Стихотворения

Стихотворения

* * *
Чешуя черепицы, морёная дранка –
в этой шкуре не спится, и рука спозаранка,
под подушкой нащупав огрызок вчерашней
подбродившей приязни, замрёт. А над башней
угловой – над зубцами её и над крайним
близоруким окошком, растопырившим ставни,
вновь встаёт кучевая суконная скука…

Точно так же и правда моя – близорука.
Точно так же и я – растопырив ресницы –
по складам разбираю аморфные лицы,
неспособные резко на зов отозваться.
Потому что – поля мозговых мастурбаций
не пускают на волю.
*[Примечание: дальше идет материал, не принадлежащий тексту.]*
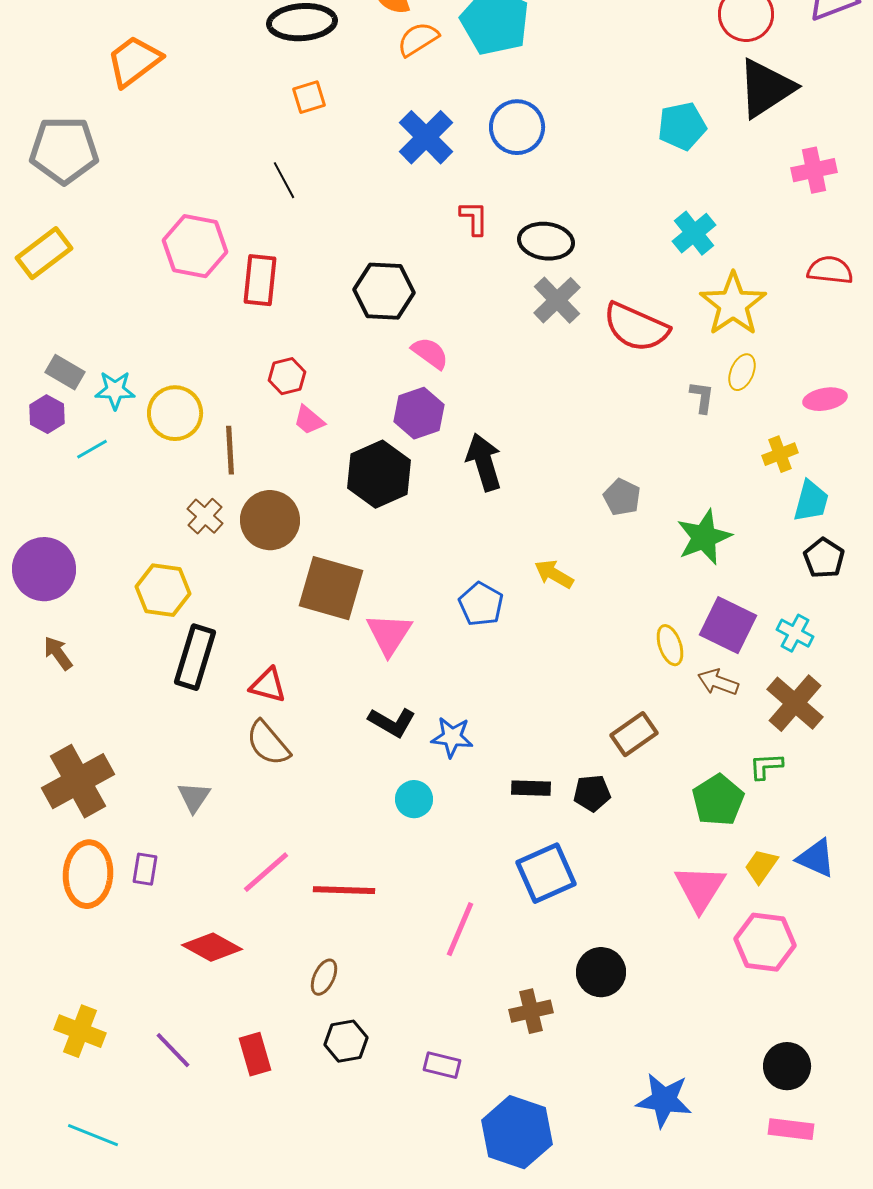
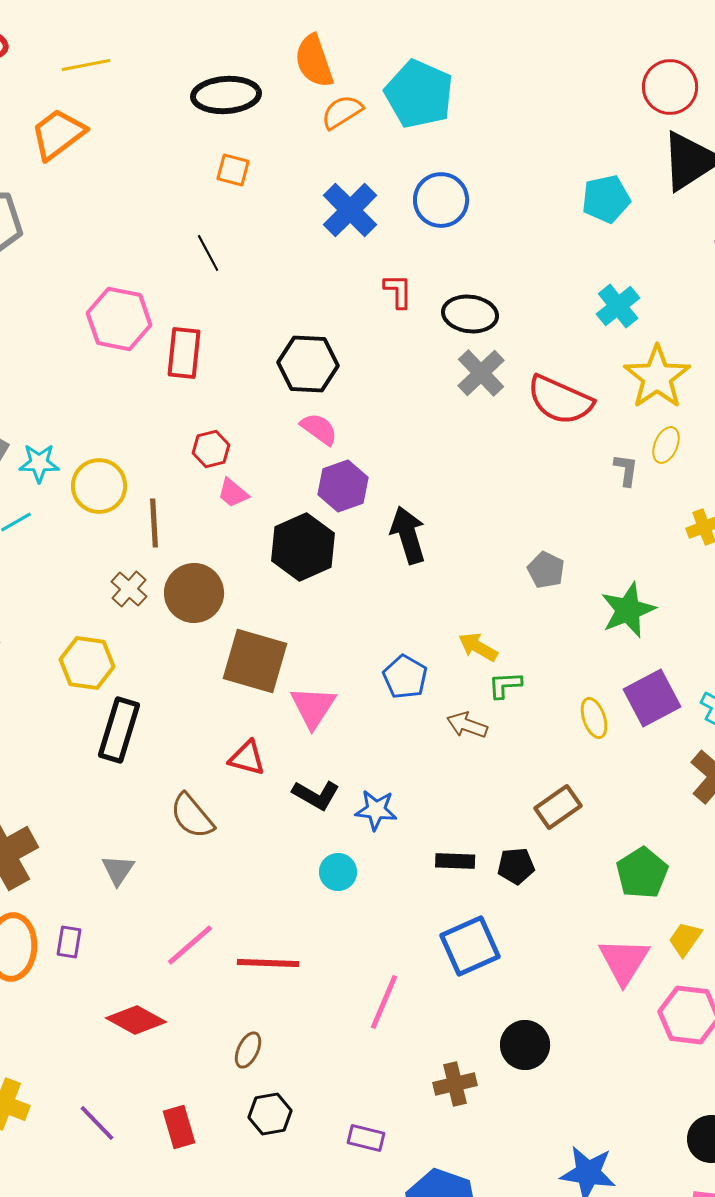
orange square: (309, 97) -> (233, 170), turned 32
pink semicircle: (430, 353) -> (319, 429), moved
purple square: (728, 625) -> (652, 698), turned 36
brown arrow: (718, 682) -> (467, 725), moved
red triangle: (268, 685) -> (247, 758), moved
green L-shape: (766, 766) -> (505, 685), moved

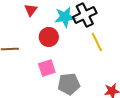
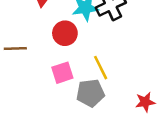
yellow line: (97, 42) -> (101, 68), moved

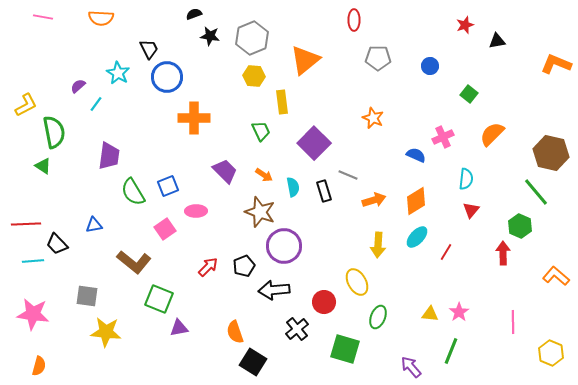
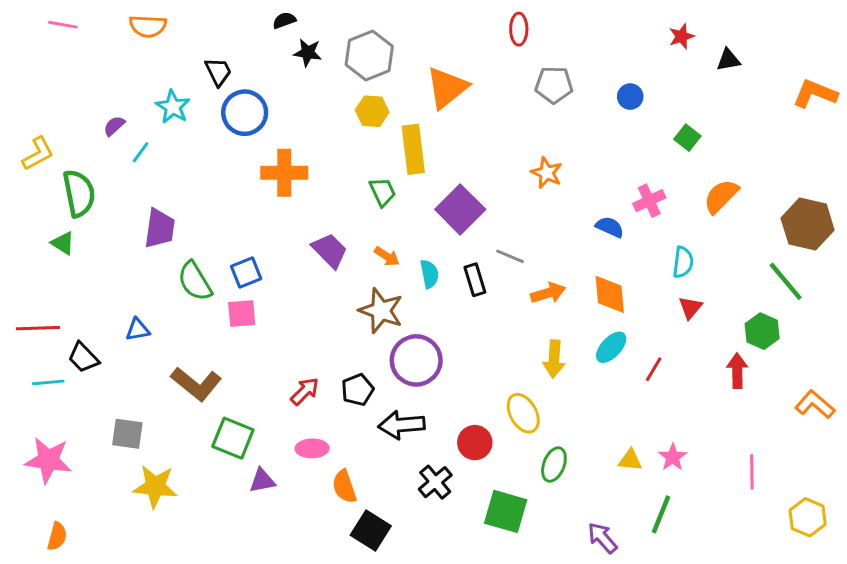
yellow rectangle: (282, 102) -> (413, 149), size x1.4
orange diamond: (416, 201) -> (610, 294), turned -64
pink ellipse: (196, 211) -> (312, 448), moved
pink square: (165, 229) -> (242, 314), moved, turned 30

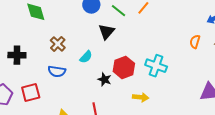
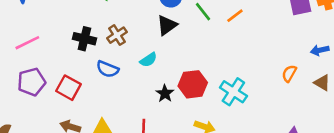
black triangle: (106, 32) -> (167, 25), moved
black cross: (17, 55) -> (84, 39), moved
red square: (31, 92) -> (69, 88), turned 30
И мысли неловки,
тяготея всё боле к однотипной рифмовке.

Тяготея всё более к общему гулу.
Тяготея всё к более мягкому стулу.
Всё больней тяготея к простыне на диване,
к невесомости тела в остывающей ванне.
К территории плоской, к траектории сладкой,
лишь ночами бегущей к окошку на башне украдкой,
успевая, однако, к моменту прозрачности ранней –
под броню черепицы, под застывшую дранку желаний.

 

* * *
От ритма до рифмы, от стенки до печки –
почто я скитаюсь тропою слепою? –
как самка зверья, ожидаючи течки,
как козлик, седою тряся бородою.

По сети искусственно сотканной мысли,
по волнам сенсорики девственно узкой –
(куница ли в крону – из кроны ли рысь ли)
бросаюсь на запах словесности русской.

Метнусь – и когтей округлённые вилы –
и бивни мамонтослоновоморжовы
навылет в словесные тучные жилы –
и с мясом – из плотной глагольной основы…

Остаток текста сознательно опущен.